Trafalgar Square

Trafalgar Square is a public area in the very centre of London built in the 19th century on the site of former Royal Stables.

When the stables were moved elsewhere, the present day version was dreamt up by architect John Nash as an area for celebrating 'city holidays'.

Though Nash's plan was approved, the building work didn't start until after he died. Construction was therefore led by another architect, Charles Barry.

It is now most frequently used for public events and as a gathering place during political demonstrations.

Originally, the place was named in honour of King Wilhelm IV. The final name was given in celebration of the victory in the Battle of Trafalgar.
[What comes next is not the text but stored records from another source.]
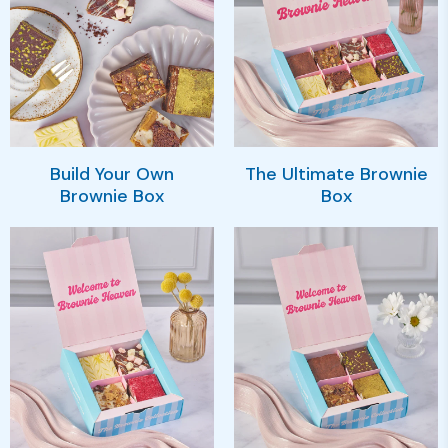
Build Your Own
The Ultimate Brownie
Brownie Box
Box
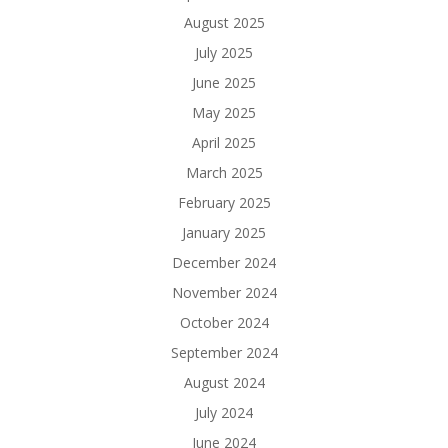
August 2025
July 2025
June 2025
May 2025
April 2025
March 2025
February 2025
January 2025
December 2024
November 2024
October 2024
September 2024
August 2024
July 2024
June 2024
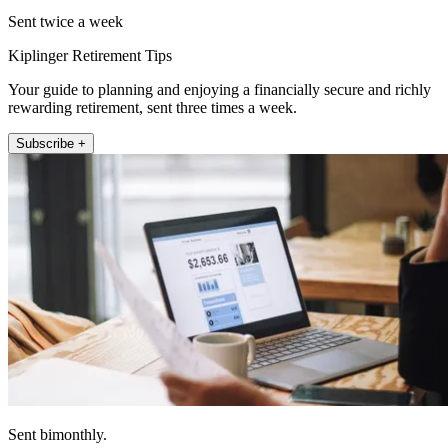
Sent twice a week
Kiplinger Retirement Tips
Your guide to planning and enjoying a financially secure and richly
rewarding retirement, sent three times a week.
Subscribe +
Sent bimonthly.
The area became important for the traffic intersection.


At the centre of the square, standing 56 meters tall, Nelson's column in his dark grey granite looms over you. The column was built in 1840-1843, and is surrounded by sculptures of lions and fountains. The four sides of the column are decorated with frescoes made of captured and melted Napoleonic guns.
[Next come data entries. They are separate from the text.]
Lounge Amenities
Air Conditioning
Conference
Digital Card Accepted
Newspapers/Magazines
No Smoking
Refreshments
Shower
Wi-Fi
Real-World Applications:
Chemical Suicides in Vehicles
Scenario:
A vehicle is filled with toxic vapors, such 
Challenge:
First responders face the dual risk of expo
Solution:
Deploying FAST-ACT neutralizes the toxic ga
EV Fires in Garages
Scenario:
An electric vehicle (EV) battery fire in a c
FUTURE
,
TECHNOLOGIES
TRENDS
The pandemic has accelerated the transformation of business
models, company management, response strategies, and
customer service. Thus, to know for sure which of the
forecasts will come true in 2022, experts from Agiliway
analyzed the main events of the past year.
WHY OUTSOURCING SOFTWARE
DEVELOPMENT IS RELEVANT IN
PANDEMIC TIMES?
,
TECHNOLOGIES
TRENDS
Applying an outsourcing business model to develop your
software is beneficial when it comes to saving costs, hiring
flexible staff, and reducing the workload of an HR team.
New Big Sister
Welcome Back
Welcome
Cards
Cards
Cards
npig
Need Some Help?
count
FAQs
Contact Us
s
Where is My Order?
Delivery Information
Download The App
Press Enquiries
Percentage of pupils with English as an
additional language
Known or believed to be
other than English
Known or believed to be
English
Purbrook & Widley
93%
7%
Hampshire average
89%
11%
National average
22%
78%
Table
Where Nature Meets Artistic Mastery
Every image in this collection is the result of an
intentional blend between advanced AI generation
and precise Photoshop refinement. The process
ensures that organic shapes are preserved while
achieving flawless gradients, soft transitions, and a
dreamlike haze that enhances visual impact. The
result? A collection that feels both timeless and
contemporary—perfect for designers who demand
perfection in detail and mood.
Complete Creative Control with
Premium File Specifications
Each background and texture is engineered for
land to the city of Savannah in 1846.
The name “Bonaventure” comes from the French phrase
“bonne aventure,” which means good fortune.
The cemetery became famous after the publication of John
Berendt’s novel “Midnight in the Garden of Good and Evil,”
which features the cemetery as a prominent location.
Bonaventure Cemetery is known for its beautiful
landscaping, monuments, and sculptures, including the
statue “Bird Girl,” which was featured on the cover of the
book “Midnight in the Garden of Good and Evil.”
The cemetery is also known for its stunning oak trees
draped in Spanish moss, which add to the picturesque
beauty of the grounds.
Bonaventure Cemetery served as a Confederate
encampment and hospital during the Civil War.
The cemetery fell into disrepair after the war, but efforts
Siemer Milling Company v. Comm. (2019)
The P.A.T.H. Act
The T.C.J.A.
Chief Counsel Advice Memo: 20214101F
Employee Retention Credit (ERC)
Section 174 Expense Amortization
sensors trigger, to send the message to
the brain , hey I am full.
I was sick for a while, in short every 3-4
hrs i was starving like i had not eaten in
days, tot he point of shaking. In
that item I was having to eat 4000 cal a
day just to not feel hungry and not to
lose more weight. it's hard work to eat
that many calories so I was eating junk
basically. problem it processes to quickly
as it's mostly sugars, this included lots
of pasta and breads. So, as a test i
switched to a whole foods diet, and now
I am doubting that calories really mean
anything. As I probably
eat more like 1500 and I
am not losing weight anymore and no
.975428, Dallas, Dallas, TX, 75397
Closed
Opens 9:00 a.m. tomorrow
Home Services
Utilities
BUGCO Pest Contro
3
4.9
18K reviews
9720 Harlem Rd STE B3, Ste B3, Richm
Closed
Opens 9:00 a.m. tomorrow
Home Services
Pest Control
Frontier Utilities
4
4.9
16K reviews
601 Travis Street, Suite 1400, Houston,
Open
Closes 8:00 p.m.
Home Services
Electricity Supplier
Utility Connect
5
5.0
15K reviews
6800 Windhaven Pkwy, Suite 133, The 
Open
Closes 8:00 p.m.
Around the square, you can also find the National Gallery, the Church of St. Martin, and several embassies.

We would recommend the Cafe in the Crypt inside the Church of St. Martin as a unique and affordable lunch spot.


You can get to Trafalgar Square via a 30 minute stroll from the Luna Simone Hotel. Alternatively you could grab a 24 bus from outside the hotel and shave off 10 minutes, making it 20 minutes.

The nearest tube stations are Charing Cross and Embankment.